Le premier essieu moteur perdit sa motorisation et devint après rééquilibrage du véhicule un essieu porteur. Sur l'essieu médian fut installée une transmission Buchli bilatérale et sur le troisième essieu une transmission Tschanz. La transmission Buchli bilatérale (prise d'engrenage sur les deux roues) fut unique aux CFF et n'équipa pas les autres locomotives à transmission Buchli (Ae 3/6 I, Ae 4/7, Ae 4/8 et Ae 8/14). Elle fit toutefois ses preuves à l'étranger et équipa notamment les fameuses 2D2 de la SNCF. S'agissant de la transmission Tchanz, elle n'eut pas de descendance aux CFF, à l'exception de la locomotive expérimentale Ae 4/8 qui fut également équipée d'un double système de transmission Buchli/Tchanz. Le système de transmission Tchanz fut toutefois utilisé sur les deux automotrices BCe 2/5 du BTB et sur deux locomotives expérimentales du PLM (242 BE1 / 262 AE).
Le 1er août 1918, alors que les CFF ne disposaient pas encore de lignes opérationnelles de 15kV~ 16⅔ Hz, la locomotive fut officiellement remise au BLS sous le numéro 2B1 10001. Durant près d'une année, cette locomotive tracta des trains voyageurs sur la ligne Thoune – Spiez. La disposition des essieux était la suivante : 1' 1 Ao Ao 1'.
Le 1er mai 1919 elle fut intégrée au parc véhicule des CFF sous la dénomination Fb 2/5 10001. Dès de la mise sous tension de la ligne Berne – Spiez (07/1919), elle tracta des trains de voyageurs. À la fin de sa première année d'exploitation, elle avait parcouru 24'500 kilomètres. En 1920, elle fut renommée officiellement Be 2/5 11001 et officieusement 'Viktor'.
L'année 1922 fut caractérisée par la livraison aux CFF de nouvelles séries de locomotives plus performantes (Ae 3/5, Ae 3/6 I, Be 4/6, Be 4/7 et Ce 6/8 II). La Be 2/5 fut dès lors rattachée au dépôt d'Erstfeld où elle fut affectée aux lignes Erstfeld – Arth-Goldau et Erstfeld – Lucerne. Elle parcourait usuellement 224 km par jours.
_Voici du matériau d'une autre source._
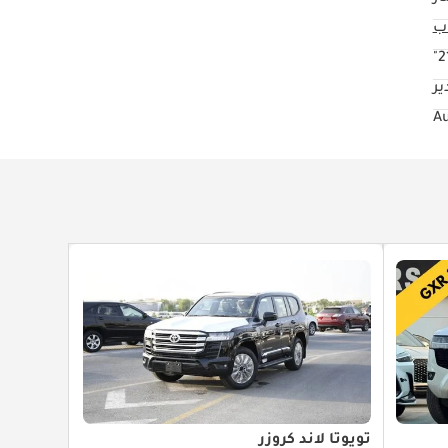
21
ير
تويوتا لاند كروزر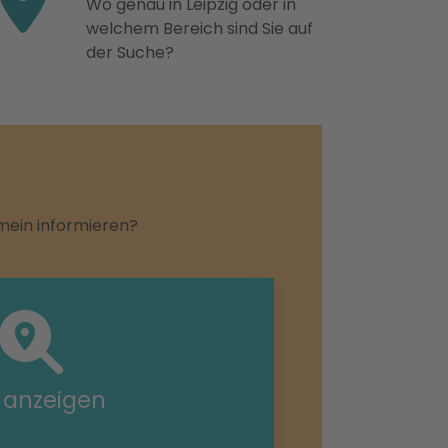
Wo genau in Leipzig oder in
welchem Bereich sind Sie auf
der Suche?
emein informieren?
e anzeigen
Elle tracta également des trains voyageurs sur la ligne du Gothard entre Lucerne et Bellinzone. En 1925, elle fut rattachée au dépôt de Lucerne. Dès 1926 elle fut affectée au trafic léger de marchandise et progressivement mise en réserve.
En 1928, elle finit sa carrière comme véhicule de manœuvre à la gare de Zurich et fut retirée du service en 1929, date à laquelle elle fut transformée en chariot de soudage autopropulsé Xe 1/5 (Xte 1/5 ultérieurement). Elle fut définitivement réformée en septembre 1937 et détruite quelques mois plus tard.